Ambulatory Clerkship Experience:

Includes all ambulatory components in integrated experiences

Family Medicine; Pediatrics; Internal Medicine; Women's Health; Psychiatry; Neurology; Dermatology; and Ambulatory Surgery: urology, orthopedics, ophthalmology, ENT, and General Surgery

**Students' actual clinical cases will supplement PBL cases to drive learning of sciences basic to medical practice.

Mind/Brain/Behavior:

Neuroscience (anatomy and physiology); Neuropathophysiology; Neuropharmacology; Psychopathology; and Neuroendocrinology

Integrated Systems:

Pathophysiology, including pathology by system, more advanced physiology, and relevant pharmacology

Module A: Cardiovascular; Pulmonary; Renal; and Hematology
Module B: Gastrointestinal; Musculoskeletal; Reproduction (male and female); and Endocrinology

Case seminars in years 2,3, and 4:

These bring together all the sciences and clinical material with increasing levels of depth each year. Year 2 case seminars, for example, revisit first as well as second year material. The Curriculum Development Group for this eight week course is the group course directors of all courses in the first two years who will design this comprehensive course to cut across all topics (e.g., a section on acid-base can revisit pulmonary, renal, and body fluids; a "cancer" section might cut across all systems from genetics to population-based risk factors).

Comprehensive assessments at end of years 2 and 3:

These are multi-station multi-format multi-day exercises that culminate in a formative assessment of strengths and weaknesses for every student and remediation plans where appropriate.

Inpatient/acute care experiences:

By the end of year two, students will already have had more ambulatory experience than in the current curriculum's four weeks of family medicine and the ambulatory portions of all other clerkships combined. Now the third year clerkships can be more intensive inpatient experiences in:
Adult inpatient care (3 months): Approximately 6 weeks in medicine and 6 weeks in surgery (medicine, family medicine, and surgery)
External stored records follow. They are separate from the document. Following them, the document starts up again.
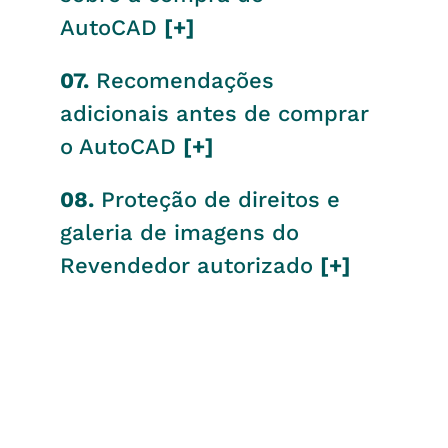
AutoCAD
[+]
07.
Recomendações
adicionais antes de comprar
o AutoCAD
[+]
08.
Proteção de direitos e
galeria de imagens do
Revendedor autorizado
[+]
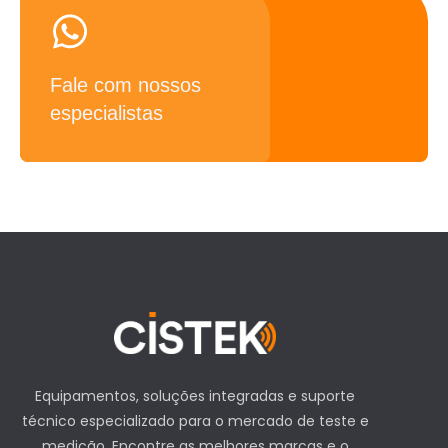
Equipamentos, soluções integradas e suporte
técnico especializado para o mercado de teste e
medição. Encontre as melhores marcas e o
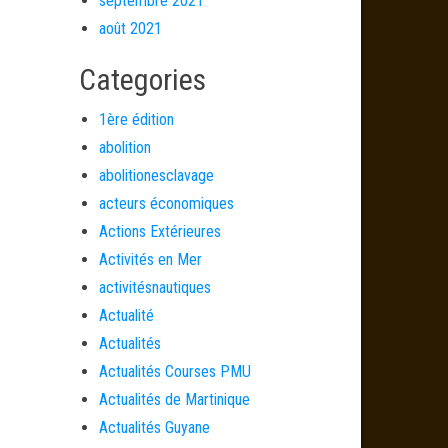
septembre 2021
août 2021
Categories
1ère édition
abolition
abolitionesclavage
acteurs économiques
Actions Extérieures
Activités en Mer
activitésnautiques
Actualité
Actualités
Actualités Courses PMU
Actualités de Martinique
Actualités Guyane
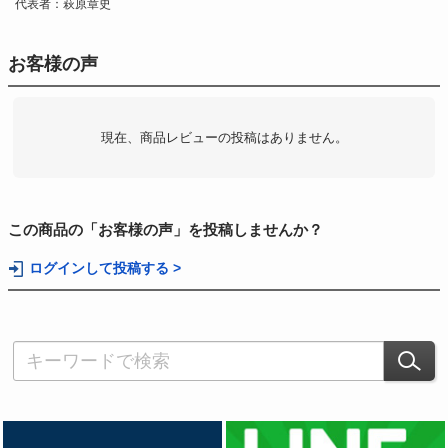
代表者：萩原章史
お客様の声
現在、商品レビューの投稿はありません。
この商品の「お客様の声」を投稿しませんか？
ログインして投稿する >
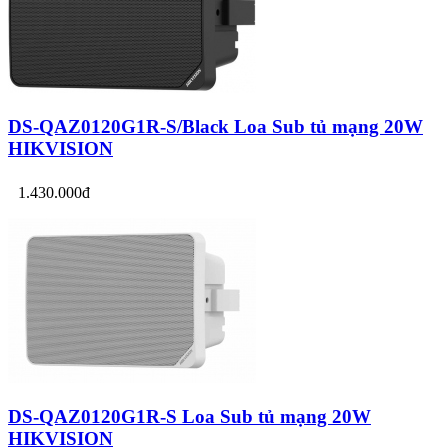
DS-QAZ0120G1R-S/Black Loa Sub tủ mạng 20W
HIKVISION
1.430.000đ
DS-QAZ0120G1R-S Loa Sub tủ mạng 20W
HIKVISION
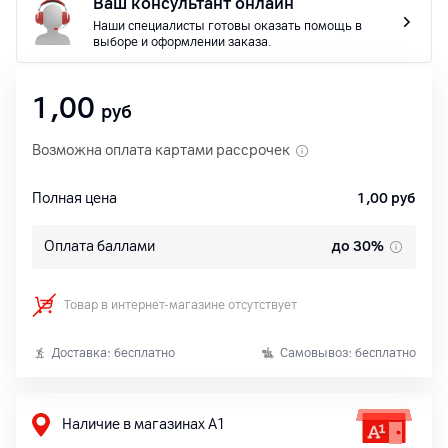
Ваш консультант онлайн
Наши специалисты готовы оказать помощь в
выборе и оформлении заказа.
1,00
руб
Возможна оплата картами рассрочек
Полная цена
1,00
руб
Оплата баллами
до 30%
Товар в интернет-магазине отсутствует
Доставка: бесплатно
Самовывоз: бесплатно
Наличие в магазинах А1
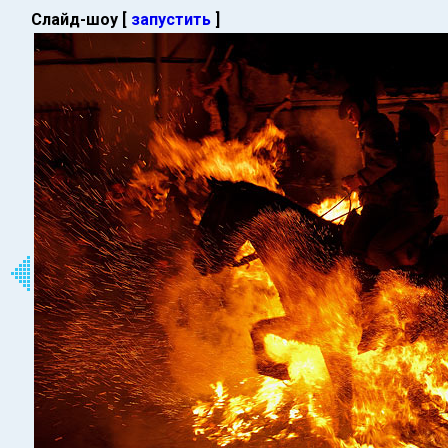
Слайд-шоу [
запустить
]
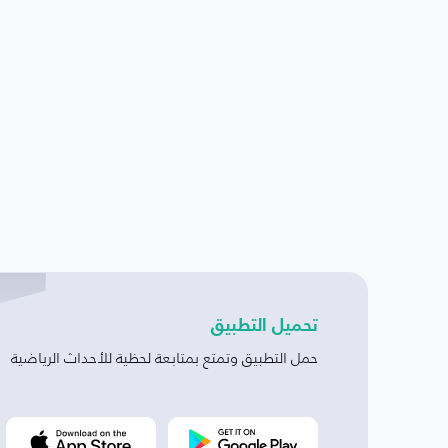
تحميل التطبيق
حمل التطبيق وتمتع بمتابعة لحظية للأحداث الرياضية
Women's and children's health (2 months): Approximately 4 weeks in OB/GYN and 4 weeks in pediatrics

Mind/brain/behavior (2 months): Approximately 4 weeks psychiatry and 4 weeks neurology

Urgent/emergent care (1 month) These must be completed by December of year four.

Electives: At least 5 more months of credit-bearing electives (at least 2 of which must be clinical rotations including one externship, which may be inpatient or outpatient: externship defined by increased level of clinical responsibility).

Hypothesis-driven Research:

This may be on natural or social sciences basic to medicine. Must be handed in and approved to enter match list in February.

Successful Interning:

Formerly part of the "senior seminar" (which will now focus on integration of all the sciences and clinical material), this final course covers practicalities from hospital routines to EKG reading.


Interdiscplinary Community Health Improvement Course:

A novel interdisciplinary community health improvement course involving the School of Nursing, the School of Medicine (including both MD and MPH programs), the Center for the Study of Rochester's Health, and the Rochester community. The course will incorporate previous related work such as the Health Action Electives and the Students of Rochester Outreach Program. This course will combine policy level understanding with placements in community agencies or coalitions focused on particular community health imporvement priorities as informed by course learning objectives and the Monroe County Health Action Process.